**DATA FOR THIS TASK:**
┄┄┄┄┄┄
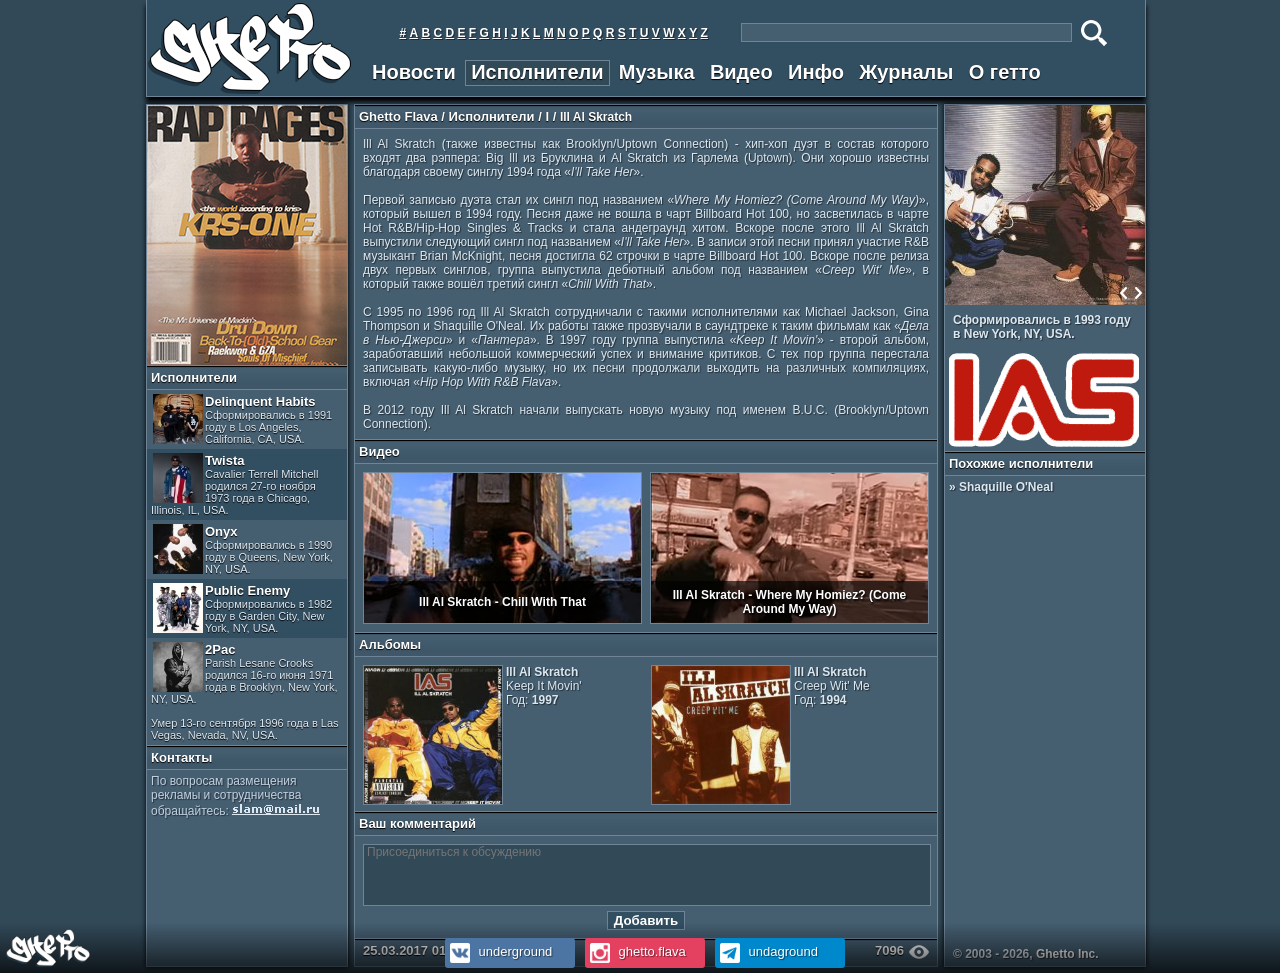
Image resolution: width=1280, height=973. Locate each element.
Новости (414, 72)
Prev (1124, 293)
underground (498, 951)
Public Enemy (242, 608)
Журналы (906, 72)
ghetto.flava (635, 951)
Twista (235, 484)
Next (1138, 293)
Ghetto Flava (398, 116)
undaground (766, 951)
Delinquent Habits (242, 419)
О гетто (1005, 72)
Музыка (657, 72)
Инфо (816, 72)
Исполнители (537, 72)
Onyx (243, 549)
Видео (741, 72)
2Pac (245, 691)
┄┄┄┄┄┄
**THE TASK:** The answer must be the lines from the one containing "Ghetto Flava (398, 116)" through the last line of the records, copied exactly, with nothing else.

**YOUR SOLUTION:**
Ghetto Flava (398, 116)
undaground (766, 951)
Delinquent Habits (242, 419)
О гетто (1005, 72)
Музыка (657, 72)
Инфо (816, 72)
Исполнители (537, 72)
Onyx (243, 549)
Видео (741, 72)
2Pac (245, 691)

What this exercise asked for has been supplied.